Write out the entries exactly, pictures excluded.
BEGIN MATERIAL FOR THIS EXERCISE
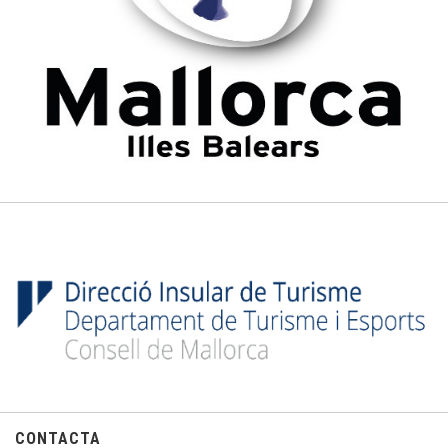
CONTACTA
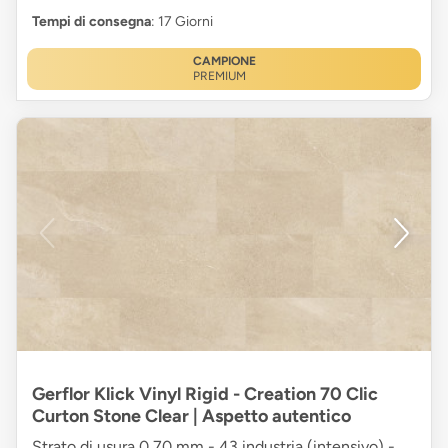
Tempi di consegna
: 17 Giorni
CAMPIONE
PREMIUM
Gerflor Klick Vinyl Rigid - Creation 70 Clic
Curton Stone Clear | Aspetto autentico
Strato di usura 0,70 mm - 43 industria (intensivo) -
END MATERIAL FOR THIS EXERCISE
## RESULT FOR THIS EXERCISE
CONTACTA
Tempi di consegna
: 17 Giorni
CAMPIONE
PREMIUM
Gerflor Klick Vinyl Rigid - Creation 70 Clic
Curton Stone Clear | Aspetto autentico
Strato di usura 0,70 mm - 43 industria (intensivo) -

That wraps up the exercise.